SPRINGFIELD — It’s widely known that most women make the healthcare decisions in the family. Women are also 100% more likely to visit their doctor for an annual examination and preventive services than men.
That’s why June, which is Men’s Health Month, is so important.
There is a silent health crisis in America — the fact that, on average, American men live sicker and die younger than American women. Men’s Health Month is designed to heighten the awareness of preventable health problems and encourage early detection and treatment of disease among men and boys.
“It is really important for men to take care of themselves, not just for their own benefit, but for their families and loved ones. Men can downplay symptoms or make the mistake assuming the absence of symptoms equals good health,” said Dr. Yasir Saleem of Baystate Family Medicine at the Baystate Health & Wellness Center in Northampton.
Waiting and assuming can be dangerous because certain medical problems do not cause any obvious symptoms until something catastrophic happens. “This can be the case with diabetes, high blood pressure, and high cholesterol, all of which can be asymptomatic, but raise your risk of having a stroke or heart attack,” he added.
So, what can a man do?
Men should exercise, eat a healthy diet and stay at a healthy weight, drink alcohol in moderation, avoid tobacco, get enough sleep, have all recommended screening tests done, and take preventive medicine if needed.
Healthy men under age 40 who have no pre-existing conditions requiring routine monitoring should visit their primary-care physician every two or three years. After age 40, however, healthy men should begin visiting their doctor yearly, or more often for anyone with a chronic condition such as diabetes or hypertension.
Health concerns differ with age, Saleem noted. Cancer, with the exception of testicular cancer (exams can be stopped after age 50), and heart disease are rare in young men. Special to this group, however, are serious health problems that are most often found amid a lack of safety precautions, resulting in motor-vehicle and work-related injuries, as well as smoking, excessive drinking, and risky behavior.
Middle-aged men need to understand what modifiable risk factors they have for heart disease and reduce those risks, whether it means losing weight, working with their doctor to identify the best exercise for their age and condition, or taking medications to lower their cholesterol or blood pressure. Colon and prostate-cancer screening — digital rectal exams — begin at age 50 for most men, unless they have a family history of prostate cancer. In addition, they should have their cholesterol measured every three years even if it has been normal.
“Prostate cancer is controversial, and there are many different opinions about what the right answer is,” Saleem said, noting that the U.S. Preventive Service Taskforce advises that men aged 55 to 69 discuss risks and benefits with their doctor. “What you do for prostate-cancer screening should be reviewed with your primary-care provider based on your history, family history, potential symptoms, and overall level of concern.”
Older men have the same needs as middle-aged men and more. They often have at least one chronic condition that also needs to be managed, such as diabetes, high blood pressure, high cholesterol, arthritis, or heart disease. Older men also have more concerns about impaired eyesight and hearing.
In addition, guidelines now recommend individuals between 55 and 80 years old who are at high risk for lung cancer as a result of heavy smoking (defined as those who have smoked for more than 30 years at an average of one pack per day) receive an annual low-dose CT lung-cancer screening.
There is also continued concern about hepatitis C, a serious viral infection which can result from coming into contact with an infected person’s blood.

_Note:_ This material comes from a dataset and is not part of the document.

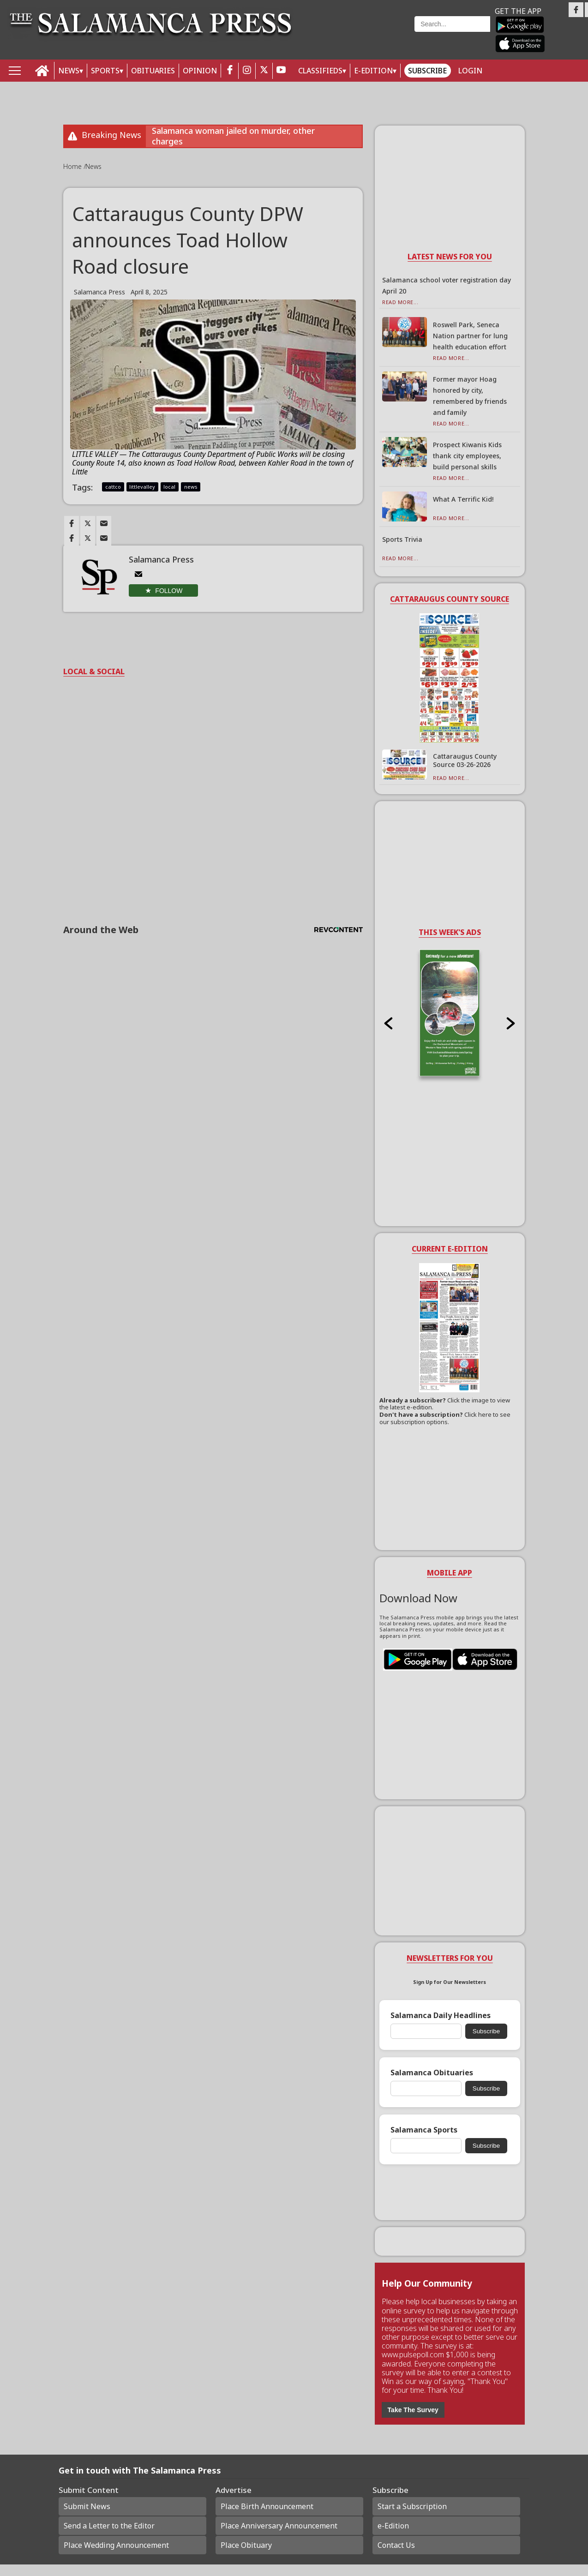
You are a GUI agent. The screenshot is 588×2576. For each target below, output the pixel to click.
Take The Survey (413, 2410)
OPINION (200, 71)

The concern is that people might have been infected by blood transfusions before 1992, when widespread screening of blood began. Many people aren’t even aware they have this serious condition, which can destroy their liver. The vast majority of adults living with hepatitis C are Baby Boomers. As a result, the Centers for Disease Control and Prevention (CDC) recommends that all adults born between 1945 and 1965 should be tested. The CDC recommends that other populations at increased risk for hepatitis C get tested as well.
Of particular note, men have a higher suicide death rate than women.
“There is a strong mind-body connection that we can sometimes not address adequately in medicine,” Saleem said. “If you are not feeling well mentally because of major depression or anxiety, then it will be hard for you to take care of not only yourself, but those around you. It can be extremely difficult to open up about these feelings, but there is no shame or weakness in admitting when you need help. We only have one life to live, and you owe it to yourself to live it as best as possible.”